There is no pain equal to that which two lovers can inflict on one another. This should be made clear to all who contemplate such a union. The avoidance of this pain is the beginning of wisdom, for it is strong enough to contaminate the rest of our lives.

-Cyril Connolly

The divers in telni’s majestic and sorrowful ode to the allure of the unattainable would seemingly do well to heed the warning writ large in the above quote. For what are love and desire and longing if not weapons of great destructive force, turned inward, and wielded by those whose only intent is to use it on themselves? Would human existence not be more tolerable and free from torment if we, as the instruments of our own destruction, simply shut out those unnecessary emotional interferences and reverted back to the primordial state of absolute, instinctual need for survival, and nothing more? Can we consider, then, that those of us who choose not to entertain notions of the unknown, who remain passive to the possibility of that which eludes us, that it is these people alone who are, and always shall be, content?
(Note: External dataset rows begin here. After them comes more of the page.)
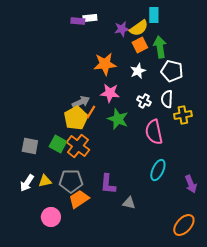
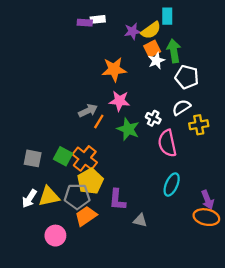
white star: (138, 71) -> (156, 61), moved
white semicircle: (167, 99) -> (181, 107), turned 54
white cross: (144, 101) -> (153, 118), moved
yellow pentagon: (76, 118) -> (90, 181), moved
yellow triangle: (45, 181) -> (49, 196), size x1.5
orange ellipse: (184, 225) -> (206, 217), moved, turned 60

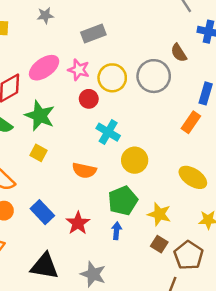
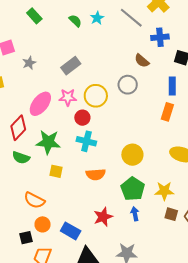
gray circle: (154, 76) -> (128, 85), size x0.7
cyan cross: (108, 132) -> (86, 141), moved
blue rectangle: (42, 212) -> (71, 231), moved
red star: (78, 223) -> (103, 217), turned 30

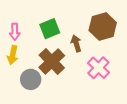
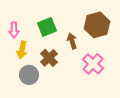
yellow arrow: (13, 55) -> (22, 50), moved
brown cross: (52, 61) -> (49, 58), size x0.7

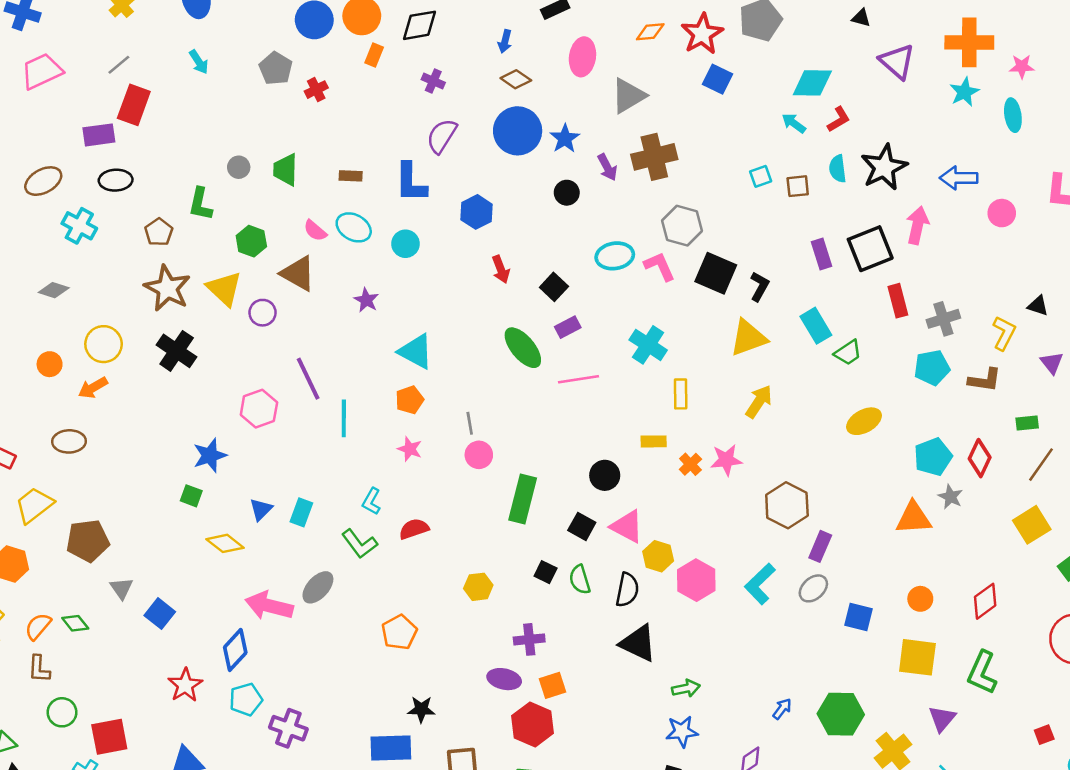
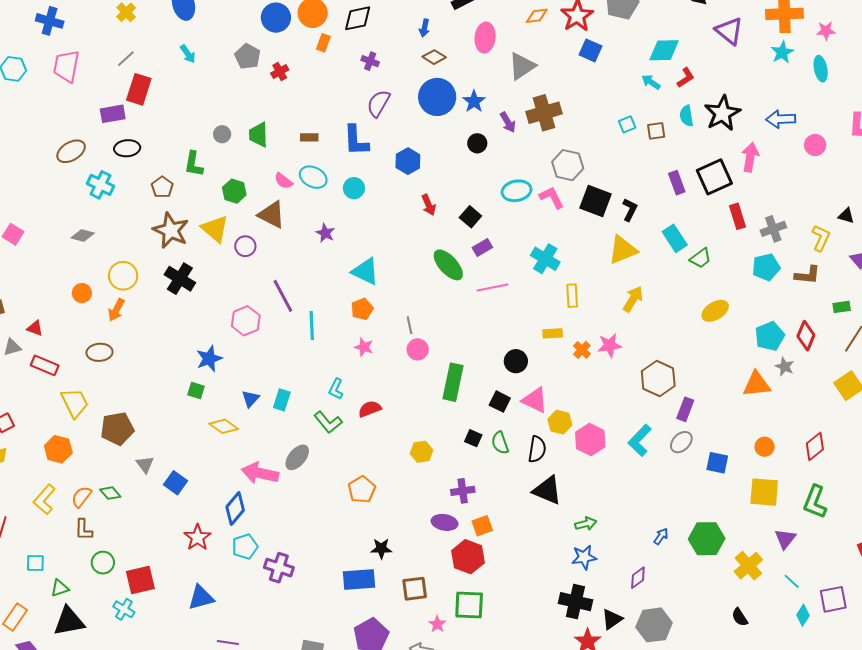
pink trapezoid: (42, 71) -> (66, 66), turned -52
orange arrow: (93, 388) -> (116, 310), turned -30
yellow trapezoid: (34, 505) -> (75, 403), turned 104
What is love, anyway, if not a hypothetical construct? Yet almost all of us, at one time or another, have felt the almost palpable desire to be in love, or to love something, or someone, or to be a part of a grand human design. To love is to throw oneself at the mercy of faith, because it is only through the belief that love actually exists that it is able to be experienced at all.

But what of other, less acceptable constructs? For instance, the mythical salt mill in We were built to swim for eighty years. Another artifact of faith, and one that the characters in the story willingly endanger themselves in order to glimpse. The salt mill itself is, of course, an archetype. A deep sea Holy Grail. A litmus test of faith. But it also serves as an intriguing narrative device, a satisfying counterpoint to the use of Blue Whales. These whales, god-like in stature and form, are able to dwarf us as they, in turn, are rendered insignificant by the vastness of the ocean. Whereas the salt mill, the object of desire for those who yearn for all that it is whispered and hidden, is ‘small enough to hold in your hands.’ Yet it is the substance that the mill contains, salt, that provides the biggest clue to the divers’ desires. The concept that an integral element of the ocean can be imprisoned and ground in such an unassuming vessel, irrespective of its actual existence, is vital to many of the theories put forth in this story. We, as humans, sought to use explosives to contend with the giant, rotting corpse of a beached whale. A salt mill, small, fragile and unassuming, can crush one of the quintessential elements of the ocean itself.

Do we, at our most base level, secretly desire to obtain that which we know to be beyond our grasp? Or is it rather the faith in such things, the belief that there is as much beauty in the searching as there is the acquisition, that drives the restless amongst us to risk everything established and safe in the pursuit of that which, in our dreams and fantasies, brings light into the world.

Reading through We were built to swim for eighty years, I was reminded of The Cottingley Fairies. And of how, long after the photographs that were taken had been exposed as a hoax, many still clung to the belief that, if not the fairies in the photographs then still, perhaps, somewhere, fairies were real. Without these things, and perhaps they are childish and fruitless and, ultimately, a clear basis for tragedy, life becomes only a series of things known – an endless parade of black and white film stills. Misery very often lies at the end of these roads, but there is grace and redemption to be found in risking everything in the hope that life isn’t simply what remains after we have locked our childhoods away. And even when we fail, even when we simply do not find what it is that we have been searching for, there is a certain comfort to be derived from this. Because if we are unable to find that which we desire, we are still able to believe that, somewhere, it still may exist.